I am currently using 12g in (double basket) getting 35g out.

That is.. ratio? Coming from my La Pavoni Stadivari Gran Romantica SGR


----------



## mathof

I use the Italian proportions: 7g in basket for a single, 14g for a double. I usually pull between 17g and 21g in the cup for a single, depending on the beans. I find the relatively large standard shots in third wave cafés too rich and caffeine-laden for my tastes; but only experimentation will lead you to your preferred measures.

Matt


----------



## Jumbo Ratty

insatiableOne said:


> I am currently using 12g in (double basket) getting 35g out.
> 
> That is.. ratio? Coming from my La Pavoni Stadivari Gran Romantica SGR


That would be a ration of almost 1:3 which is known as a Lungo

This is my preferred ratio.

And I also agree with the standard espresso dose being in multiples of 7 grams > 7g = a single 14g = a double.


----------



## h1udd

I dont believe in singles or doubles ... not sure I even believe in ristrettos

I just believe in espresso and a ratio


----------



## seeq

My standard dose is 18g (tends to vary between 17.5-19 depending on bean). Then I tend to pour around 21g out. For darker roasts I do a fairly longer shot. Technically that is a double dose providing a single shot. It's stronger than a single and too small to split for a double. But that's my preference, so as @h1udd said no such things as singles or doubles!


----------



## fluffles

seeq said:


> My standard dose is 18g (tends to vary between 17.5-19 depending on bean).

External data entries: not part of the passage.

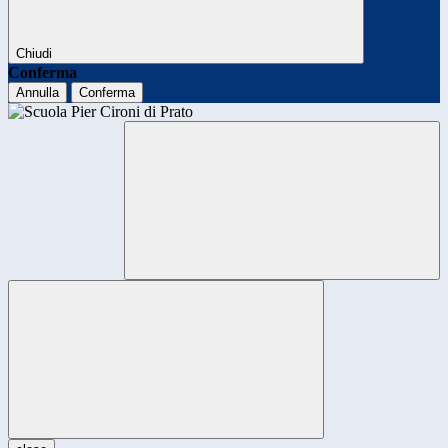
Chiudi
Conferma
Annulla
Conferma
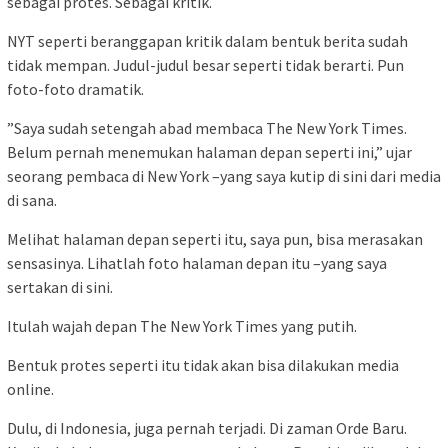
sebagai protes. Sebagai kritik.
NYT seperti beranggapan kritik dalam bentuk berita sudah
tidak mempan. Judul-judul besar seperti tidak berarti. Pun
foto-foto dramatik.
”Saya sudah setengah abad membaca The New York Times.
Belum pernah menemukan halaman depan seperti ini,” ujar
seorang pembaca di New York –yang saya kutip di sini dari media
di sana.
Melihat halaman depan seperti itu, saya pun, bisa merasakan
sensasinya. Lihatlah foto halaman depan itu –yang saya
sertakan di sini.
Itulah wajah depan The New York Times yang putih.
Bentuk protes seperti itu tidak akan bisa dilakukan media
online.
Dulu, di Indonesia, juga pernah terjadi. Di zaman Orde Baru.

Why would the bean make you change dose?


----------



## seeq

fluffles said:


> Why would the bean make you change dose?


I prefer lighter roasts shorter and darker roasts longer. So I always start with a higher dose of a lighter roast to achieve roughly the same size drink each time. Probably completely unnecessary but I've always done it.


----------



## h1udd

I change the weight of the bean in the pavoni and microcasa ... But only because that's easier than trying to change the water dosage in these pesky levers


----------



## insatiableOne

Jumbo Ratty said:


> That would be a ration of almost 1:3 which is known as a Lungo
> 
> This is my preferred ratio.
> 
> And I also agree with the standard espresso dose being in multiples of 7 grams > 7g = a single 14g = a double.

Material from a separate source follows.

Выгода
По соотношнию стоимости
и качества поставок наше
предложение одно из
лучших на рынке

Any more dose with this bean hits the screen with a light tamp. That & it is tooo strong, gets extremely bitter from over extracting due to the machine starting to choke.


----------



## Mrboots2u

insatiableOne said:


> Any more dose with this bean hits the screen with a light tamp. That & it is tooo strong, gets extremely bitter from over extracting due to the machine starting to choke.


Shorter shots (1:1 - 1:5 ) may tend to be nominally under extracted ( measured by specialty coffee association guidelines ) and strong - this doesn't mean that they aren't tasting bitter to someone ( or tasty to others - there is some sweetness under 18 percent extraction yield depending on the grinder used ) but it's also more likely than the strength of the shot produced coule be Masking any real notes this can also be read as over powering or bitter by some .

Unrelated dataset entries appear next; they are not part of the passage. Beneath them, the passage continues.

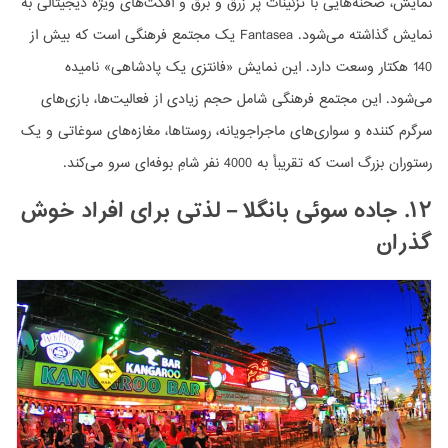
نمایش، صحنه‌هایی با تزئینات پر زرق و برق و افکت‌های ویژه دیجیتالی به
نمایش گذاشته می‌شود. Fantasea یک مجتمع فرهنگی است که بیش از
140 هکتار وسعت دارد. این نمایش «فانتزی یک پادشاهی» نامیده
می‌شود. این مجتمع فرهنگی شامل حجم زیادی از فعالیت‌ها، بازی‌های
سرگرم کننده و سواری‌های ماجراجویانه، روستاها، مغازه‌های سوغاتی و یک
رستوران بزرگ است که تقریبأ به 4000 نفر شامِ بوفه‌ای سرو می‌کند.
۱۲. جاده سوئی بانگلا – لذتی برای افراد خوش
گذران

This is where deciding what to do in terms of adjustment to achieve balance can be difficult .

Tatste and extraction aren't liner ..


----------



## insatiableOne

I can go with that.

As you said..it is difficult to determine at times in what direction to follow. Drop the dose or open the grind.

Can definitely have you chasing your tail especially when you roasted the beans too. Just another factor to screw up.


----------



## owain

So I had 14 grams of coffee and 47 grams of espresso over 27 seconds, not sure what is but tastes full and fruity ️, as my small scales haven't arrived I couldn't weigh the shot as it was being pulled I had to weigh empty glass then I weighed after the 27 seconds


----------



## The Systemic Kid

Try tightening the grind and go for 28grms out from 14grms of beans in same amount of time and see what you think.


----------